Il est assez intéressant de voir la rapidité avec laquelle la carrière de Wong Kar-Wai a pris une envergure internationale. De festivals en festivals, le style du réalisateur a rapidement su s’imprimer dans la conscience collective, en s’imposant notamment comme une référence cruciale dans le monde de la publicité, réhabilitant également à grande échelle le cinéma asiatique. Au sein de sa filmographie — presque sans fautes — « My Blueberry Nights » fait figure de mauvais élève ; un premier film US faisant suite à la débâcle « 2046 ». Mais en adaptant ses obsessions et ses tics formalistes face aux grands espaces américains et à un casting particulièrement charismatique, le réalisateur hongkongais livre, hélas, une œuvre too-much, et in-fine, peu convaincante.

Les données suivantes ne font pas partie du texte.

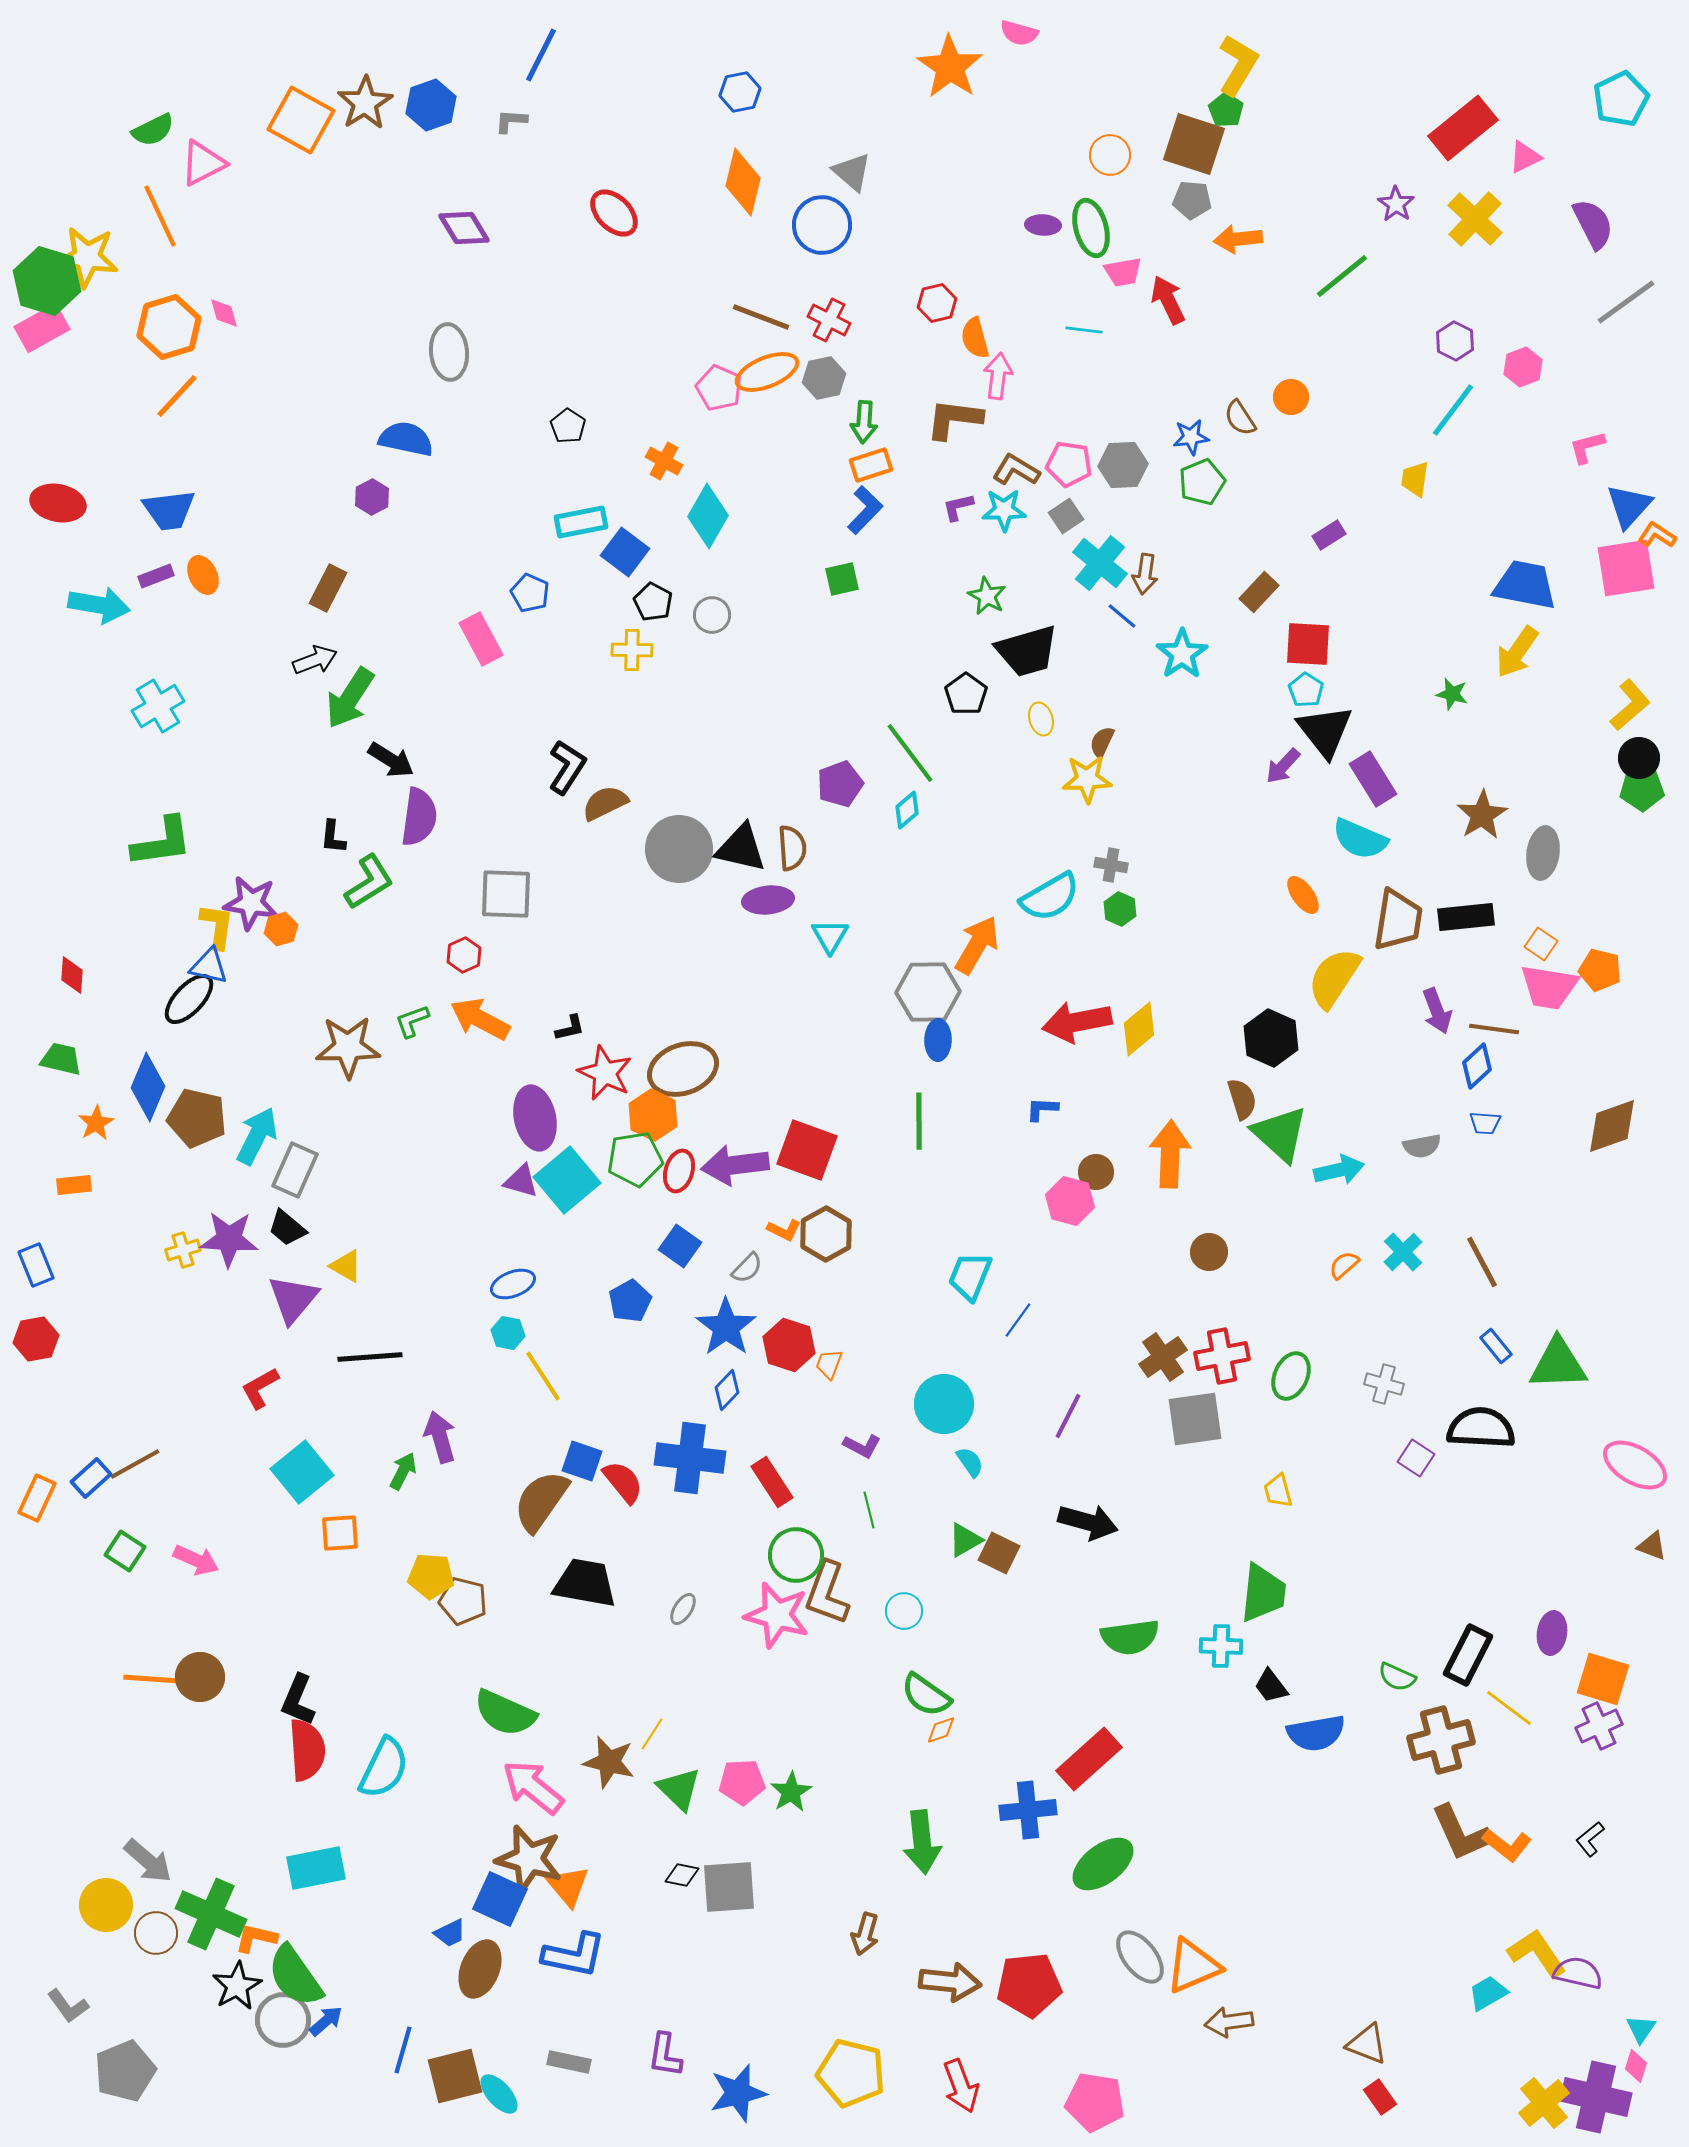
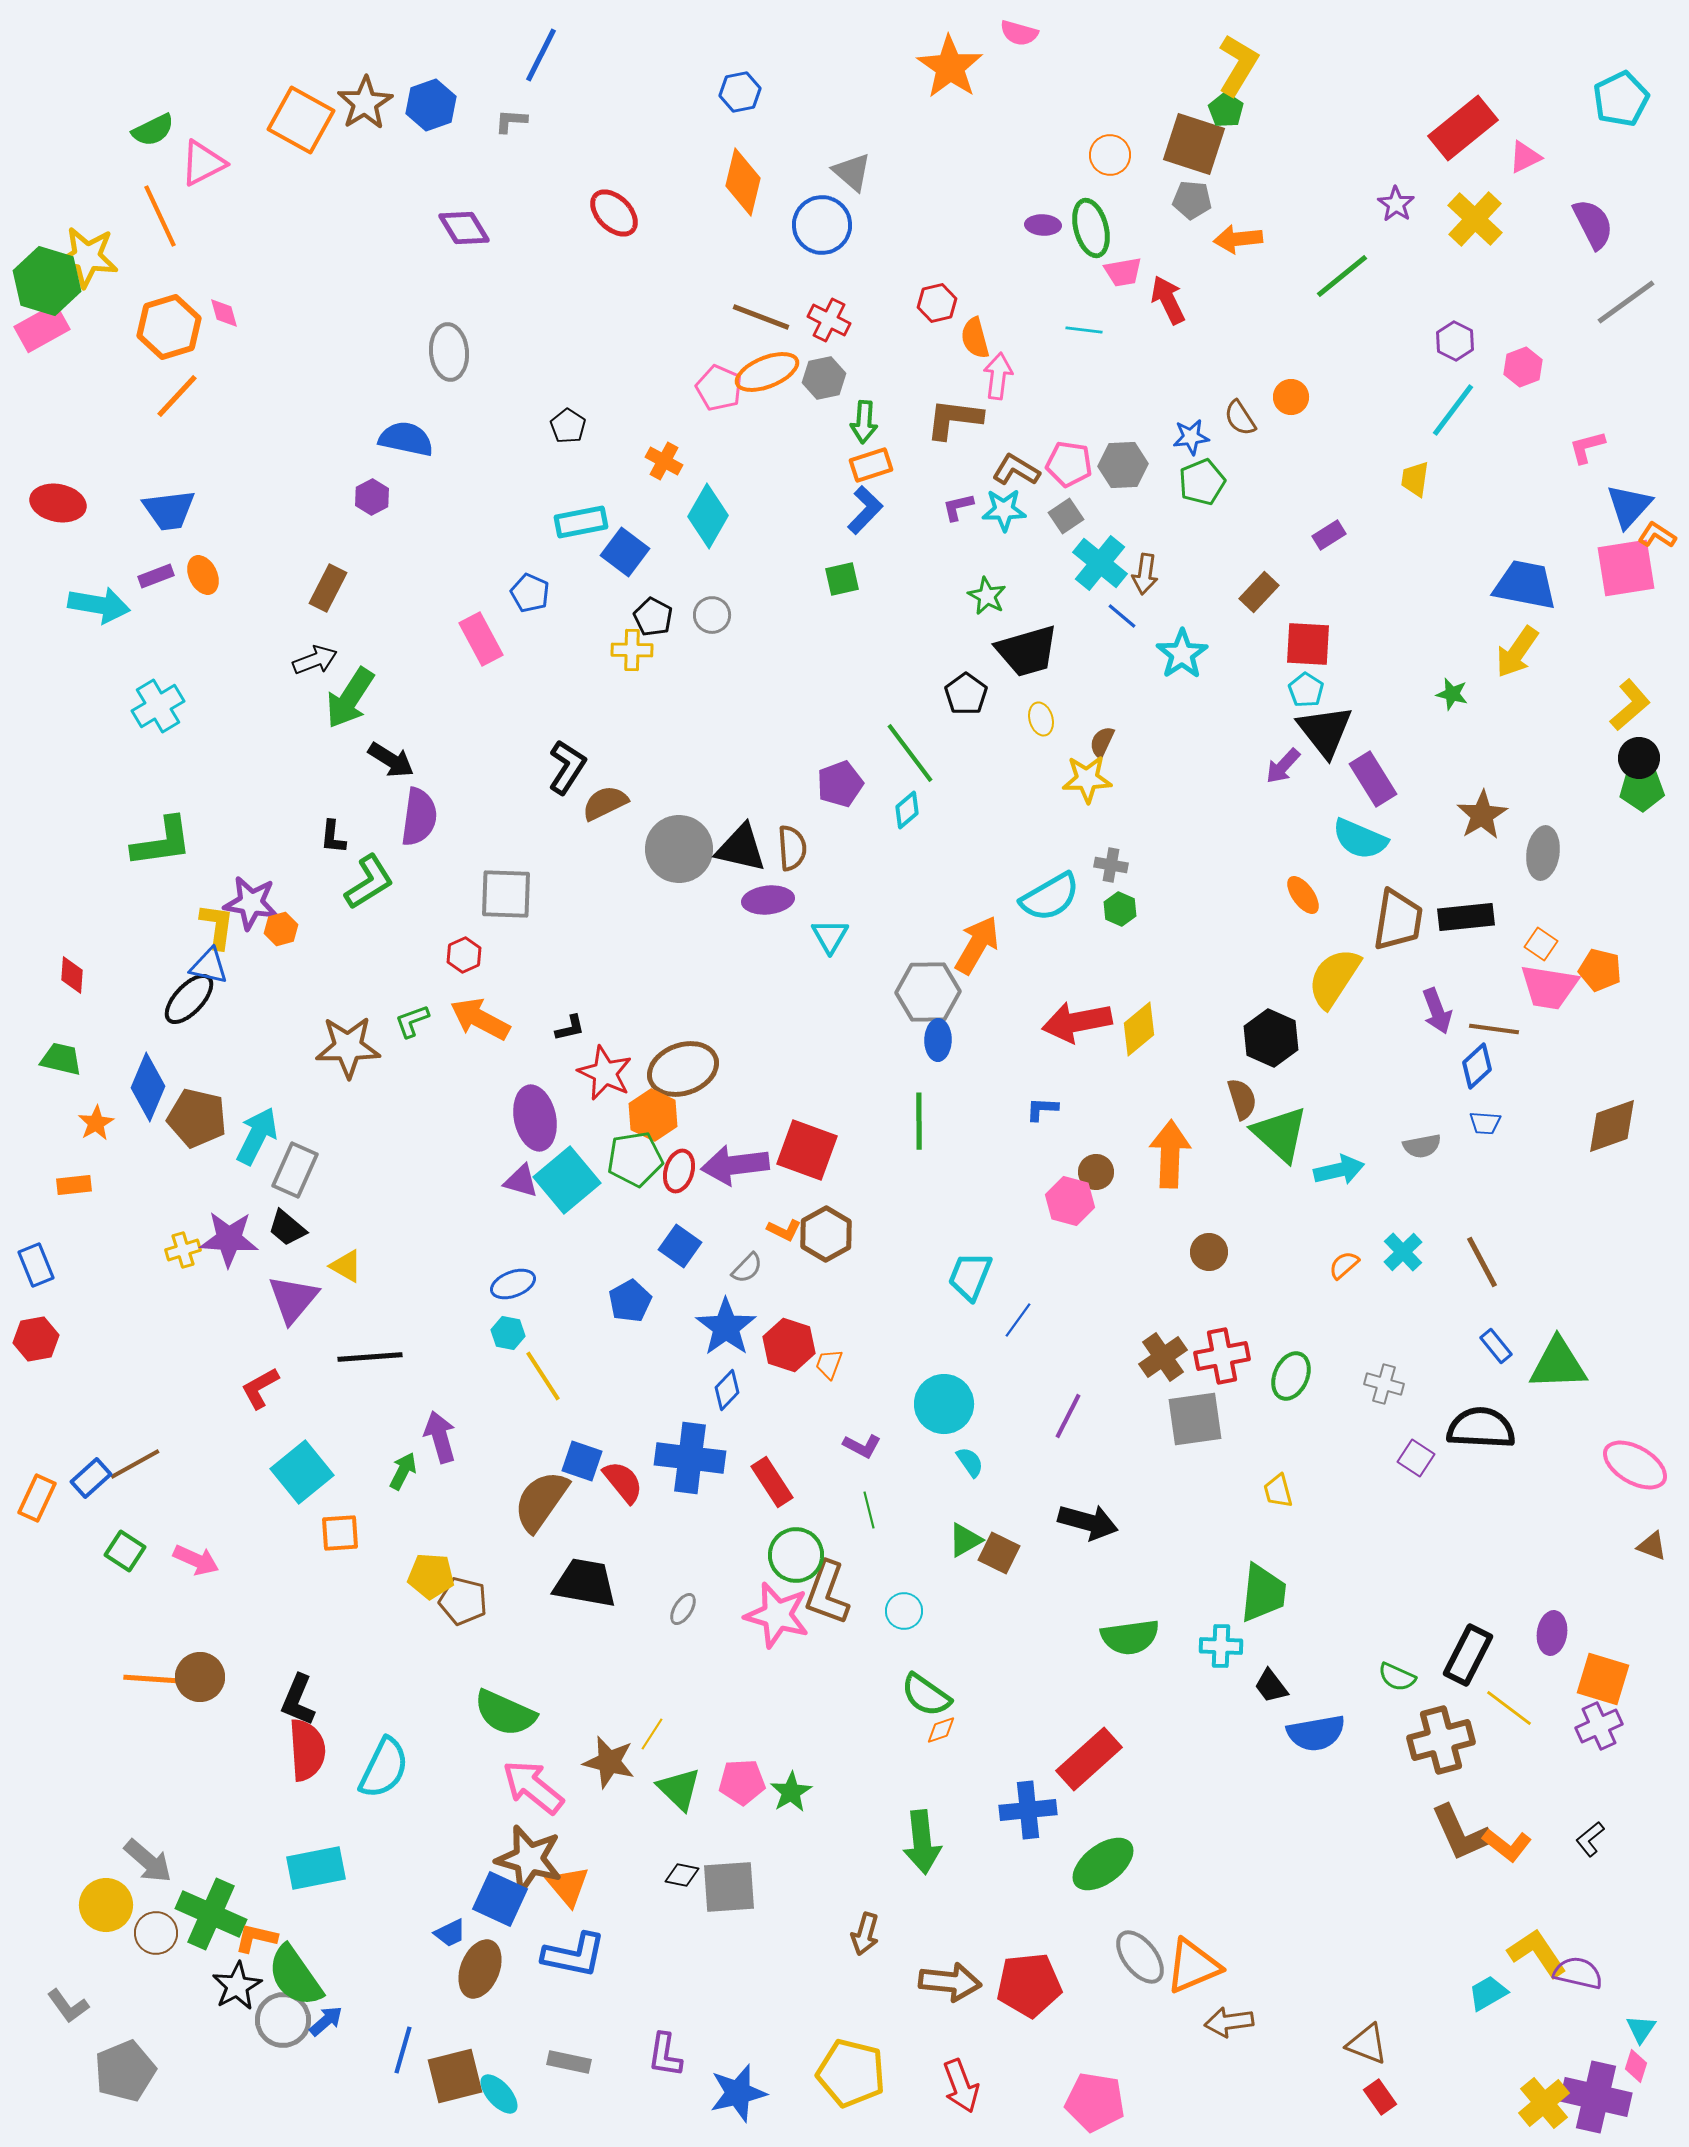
black pentagon at (653, 602): moved 15 px down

Pourtant, d’entrée de jeu, on retrouve ces fameuses images qui ont contribué à la renommée du réalisateur de « Chungking Express ». Lenteur, ralentis, jeux de couleurs relevant de l’obsession, placements musicaux de très bon gout… Et le tout servant le road-trip de Norah Jones traversant une période difficile de sa vie. Cependant, Wong Kar-Wai tombe dans ce fameux piège que tous cinéastes cherche à éviter : l’autopastiche. En effet, comment faire face à son propre héritage sans tomber dans une parodie formelle tournant dans le vide ? En plus de montrer cette incapacité à se renouveler, Kar-Wai s’auto vulgarise, à l’aide de dialogues déconcertants de platitudes, au service d’un enchainement d’histoires qui n’a guère d’intérêt, comme notamment celle de Arnie et Sue, positionnant l’héroïne du film comme spectatrice d’un drame conjugale. Et justement, quand cette histoire aurait pu être touchante, elle est finalement banale, voire bancale, tout simplement car les tics esthétiques du cinéaste la rende cruellement artificielle.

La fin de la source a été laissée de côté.